:: WHAT NEEDS TO BE DONE ::
The answer must consist of every line in the data that contains "Cross".

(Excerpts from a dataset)
- - - - -

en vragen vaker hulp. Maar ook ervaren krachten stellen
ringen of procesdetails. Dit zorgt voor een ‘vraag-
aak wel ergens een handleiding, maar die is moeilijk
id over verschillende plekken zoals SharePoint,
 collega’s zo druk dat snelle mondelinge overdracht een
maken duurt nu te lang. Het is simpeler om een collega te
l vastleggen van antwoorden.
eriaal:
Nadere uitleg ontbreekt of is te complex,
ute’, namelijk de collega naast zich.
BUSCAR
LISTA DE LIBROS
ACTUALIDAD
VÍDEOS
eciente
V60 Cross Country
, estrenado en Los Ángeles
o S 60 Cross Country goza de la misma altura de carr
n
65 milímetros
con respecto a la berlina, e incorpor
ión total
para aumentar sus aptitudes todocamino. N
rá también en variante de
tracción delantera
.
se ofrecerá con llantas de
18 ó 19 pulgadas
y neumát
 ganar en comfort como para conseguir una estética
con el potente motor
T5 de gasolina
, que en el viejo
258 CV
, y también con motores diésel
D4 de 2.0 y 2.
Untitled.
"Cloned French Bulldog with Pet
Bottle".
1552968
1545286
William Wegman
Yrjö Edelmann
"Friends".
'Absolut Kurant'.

- - - - -

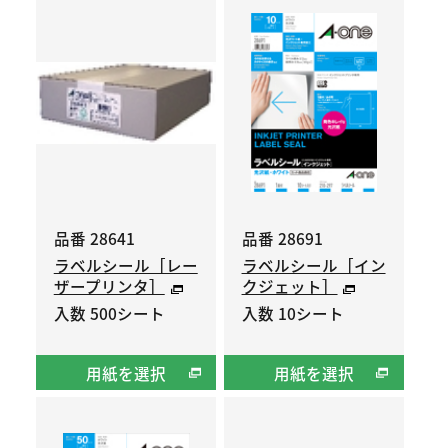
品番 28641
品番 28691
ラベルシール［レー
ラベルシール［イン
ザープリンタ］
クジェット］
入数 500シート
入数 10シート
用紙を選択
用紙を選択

- - - - -

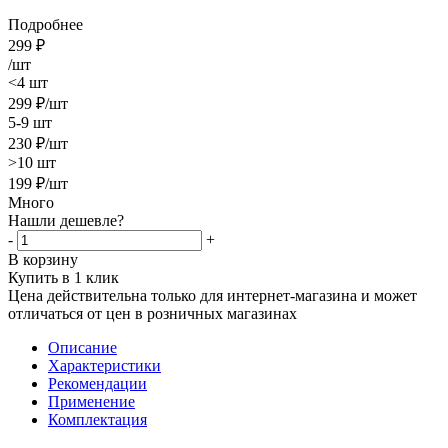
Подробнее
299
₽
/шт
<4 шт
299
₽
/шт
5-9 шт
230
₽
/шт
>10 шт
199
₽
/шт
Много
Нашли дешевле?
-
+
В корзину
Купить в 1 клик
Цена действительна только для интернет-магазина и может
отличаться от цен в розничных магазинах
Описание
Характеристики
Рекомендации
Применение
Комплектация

- - - - -

:: TASK RESULT ::
V60 Cross Country
o S 60 Cross Country goza de la misma altura de carr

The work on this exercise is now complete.